2.3 Working principle of word vector

        The basic idea is: through training, map each word in a certain language into a fixed-length short vector (the "short" here is relative to the "long" of one-hot representation), and put all these vectors in Together they form a word vector space, and each vector can be regarded as a point in the space. By introducing "distance" into this space, the distance between words can be judged (lexically, semantically) of) similarities. For example: Assume that each word vector is N different points distributed on a two-dimensional plane. Given a certain point, you want to find the closest point to this point on the plane. To solve this problem, We follow the following steps: first, establish a rectangular coordinate system, based on this coordinate system, each point on it corresponds to a unique coordinate; then introduce the Euclidean distance; finally calculate the distance between this word and other N-1 words The distance between them, the word corresponding to the minimum distance value is the word we are looking for.

        Of course, it can be directly handed over to GPT here (I use version 3.5 here, 4.0 can’t be used, please forgive me, magicians) , you can see that the answer it gives is more systematic and more accurate than what I understand.
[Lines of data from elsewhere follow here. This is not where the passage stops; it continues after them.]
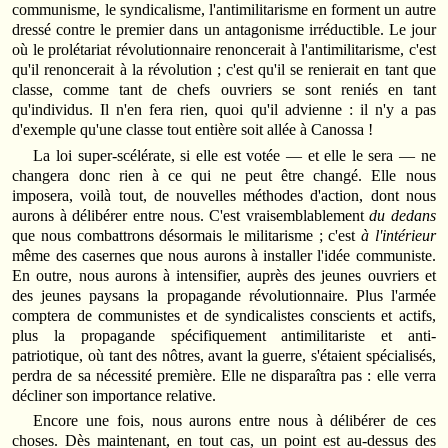
communisme, le syndicalisme, l'antimilitarisme en forment un autre
dressé contre le premier dans un antagonisme irréductible. Le jour
où le prolétariat révolutionnaire renoncerait à l'antimilitarisme, c'est
qu'il renoncerait à la révolution ; c'est qu'il se renierait en tant que
classe, comme tant de chefs ouvriers se sont reniés en tant
qu'individus. Il n'en fera rien, quoi qu'il advienne : il n'y a pas
d'exemple qu'une classe tout entière soit allée à Canossa !
La loi super-scélérate, si elle est votée — et elle le sera — ne
changera donc rien à ce qui ne peut être changé. Elle nous
imposera, voilà tout, de nouvelles méthodes d'action, dont nous
aurons à délibérer entre nous. C'est vraisemblablement
du dedans
que nous combattrons désormais le militarisme ; c'est
à l'intérieur
même des casernes que nous aurons à installer l'idée communiste.
En outre, nous aurons à intensifier, auprès des jeunes ouvriers et
des jeunes paysans la propagande révolutionnaire. Plus l'armée
comptera de communistes et de syndicalistes conscients et actifs,
plus la propagande spécifiquement antimilitariste et anti-
patriotique, où tant des nôtres, avant la guerre, s'étaient spécialisés,
perdra de sa nécessité première. Elle ne disparaîtra pas : elle verra
décliner son importance relative.
Encore une fois, nous aurons entre nous à délibérer de ces
choses. Dès maintenant, en tout cas, un point est au-dessus des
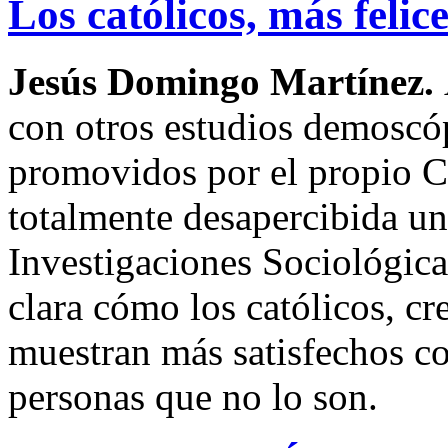
Los católicos, más felic
Jesús Domingo Martínez.
con otros estudios demoscó
promovidos por el propio CI
totalmente desapercibida un
Investigaciones Sociológica
clara cómo los católicos, cr
muestran más satisfechos co
personas que no lo son.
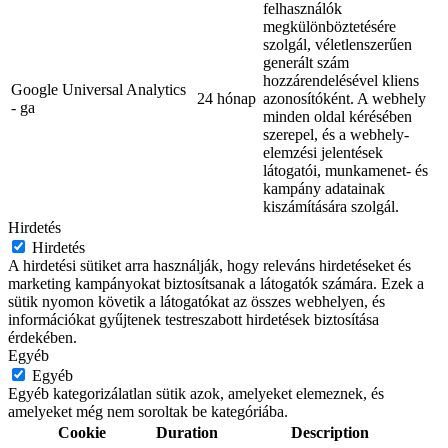
felhasználók
megkülönböztetésére
szolgál, véletlenszerűen
generált szám
hozzárendelésével kliens
Google Universal Analytics
24 hónap
azonosítóként. A webhely
- ga
minden oldal kérésében
szerepel, és a webhely-
elemzési jelentések
látogatói, munkamenet- és
kampány adatainak
kiszámítására szolgál.
Hirdetés
Hirdetés
A hirdetési sütiket arra használják, hogy releváns hirdetéseket és
marketing kampányokat biztosítsanak a látogatók számára. Ezek a
sütik nyomon követik a látogatókat az összes webhelyen, és
információkat gyűjtenek testreszabott hirdetések biztosítása
érdekében.
Egyéb
Egyéb
Egyéb kategorizálatlan sütik azok, amelyeket elemeznek, és
amelyeket még nem soroltak be kategóriába.
Cookie
Duration
Description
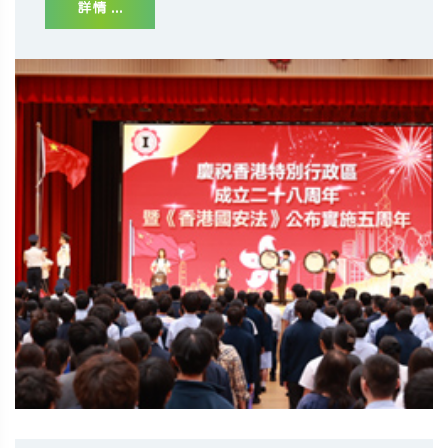
詳情 ...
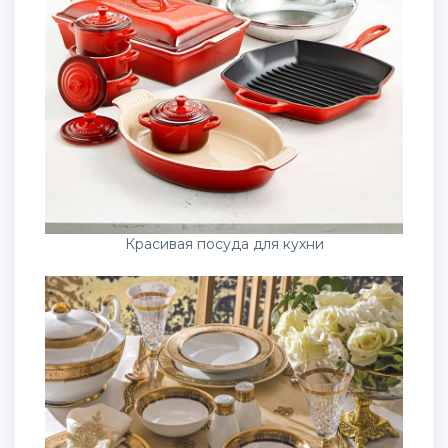
Красивая посуда для кухни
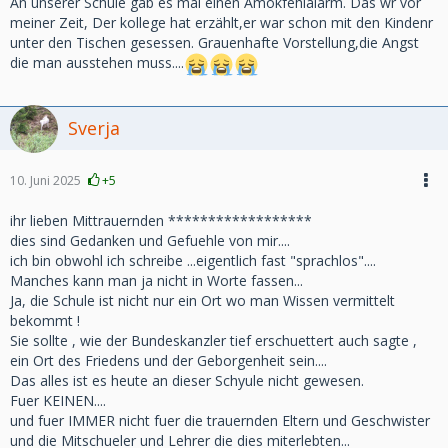
An unserer Schule gab es mal einen Amokfehlalarm. Das wr vor
meiner Zeit, Der kollege hat erzählt,er war schon mit den Kindenr
unter den Tischen gesessen. Grauenhafte Vorstellung,die Angst
die man ausstehen muss....
Sverja
10. Juni 2025
+5
ihr lieben Mittrauernden ******************
dies sind Gedanken und Gefuehle von mir....
ich bin obwohl ich schreibe ...eigentlich fast "sprachlos"....
Manches kann man ja nicht in Worte fassen...
Ja, die Schule ist nicht nur ein Ort wo man Wissen vermittelt
bekommt !
Sie sollte , wie der Bundeskanzler tief erschuettert auch sagte ,
ein Ort des Friedens und der Geborgenheit sein....
Das alles ist es heute an dieser Schyule nicht gewesen.
Fuer KEINEN....
und fuer IMMER nicht fuer die trauernden Eltern und Geschwister
und die Mitschueler und Lehrer die dies miterlebten...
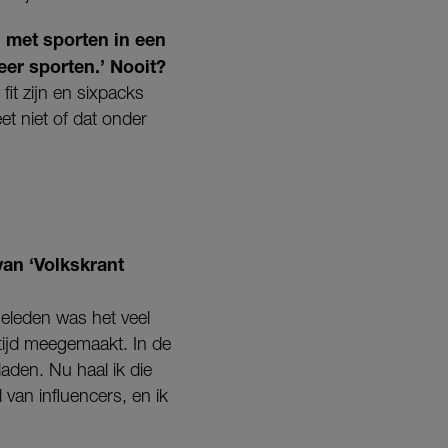
ng met sporten in een
eer sporten.’ Nooit?
it zijn en sixpacks
t niet of dat onder
van ‘Volkskrant
geleden was het veel
 tijd meegemaakt. In de
aden. Nu haal ik die
 van influencers, en ik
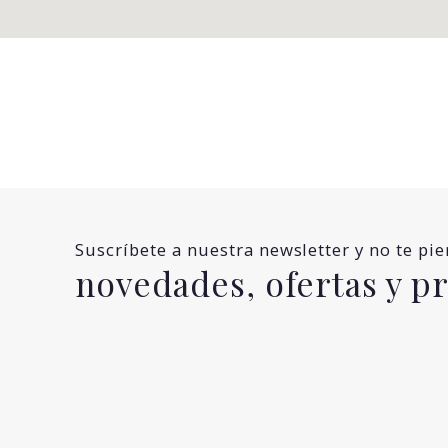
Suscríbete a nuestra newsletter y no te pi
novedades, ofertas y 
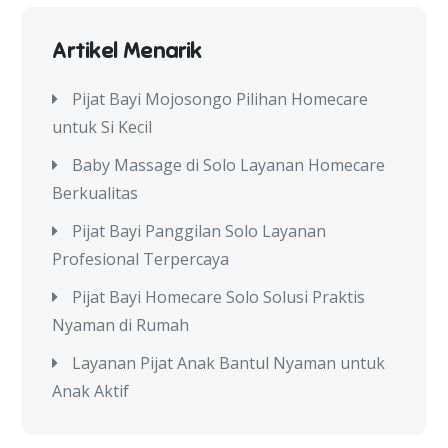
Artikel Menarik
Pijat Bayi Mojosongo Pilihan Homecare
untuk Si Kecil
Baby Massage di Solo Layanan Homecare
Berkualitas
Pijat Bayi Panggilan Solo Layanan
Profesional Terpercaya
Pijat Bayi Homecare Solo Solusi Praktis
Nyaman di Rumah
Layanan Pijat Anak Bantul Nyaman untuk
Anak Aktif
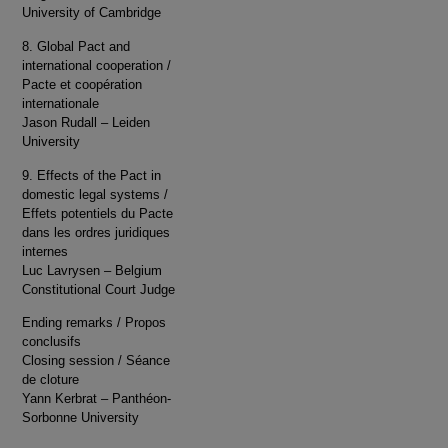
University of Cambridge
8. Global Pact and
international cooperation /
Pacte et coopération
internationale
Jason Rudall – Leiden
University
9. Effects of the Pact in
domestic legal systems /
Effets potentiels du Pacte
dans les ordres juridiques
internes
Luc Lavrysen – Belgium
Constitutional Court Judge
Ending remarks / Propos
conclusifs
Closing session / Séance
de cloture
Yann Kerbrat – Panthéon-
Sorbonne University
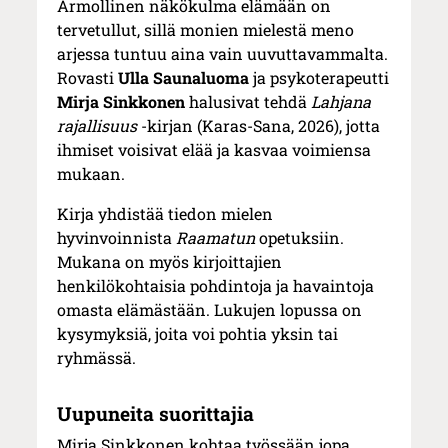
Armollinen näkökulma elämään on
tervetullut, sillä monien mielestä meno
arjessa tuntuu aina vain uuvuttavammalta.
Rovasti
Ulla Saunaluoma
ja psykoterapeutti
Mirja Sinkkonen
halusivat tehdä
Lahjana
rajallisuus
-kirjan (Karas-Sana, 2026), jotta
ihmiset voisivat elää ja kasvaa voimiensa
mukaan.
Kirja yhdistää tiedon mielen
hyvinvoinnista
Raamatun
opetuksiin.
Mukana on myös kirjoittajien
henkilökohtaisia pohdintoja ja havaintoja
omasta elämästään. Lukujen lopussa on
kysymyksiä, joita voi pohtia yksin tai
ryhmässä.
Uupuneita suorittajia
Mirja Sinkkonen kohtaa työssään jopa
It is more professional, and it is undeniable that its knowledge framework is really easy to use, and it is very convenient in many places. It will be more perfect if you can get to the 4.0 version of the API

        The code is shown as follows: There is a stop word processing code in the middle that is not written. If it is written, the picture will be taken twice, so... 


The third chapter didn't think well...

Chapter 4 I didn't think about it...

Chapter 5 I didn't think about it...


Write at the end:

        If you are not satisfied with the results, you can try more models or refine the data and model. The approach is as follows: load the model, read in the Weibo corpus (.txt), connect Word2vec to LSTM, Bi-LSTM, Self-Attention, and CNN network models for training, calculate the accuracy rate and F1 score of each model, and write In the excel table...

        Also, my cover is generated by GPT3.5, which looks quite abstract, but it is also compelling enough. One thing to say is that ChatGPT is really easy to use. If you are willing, magicians can exchange and learn together.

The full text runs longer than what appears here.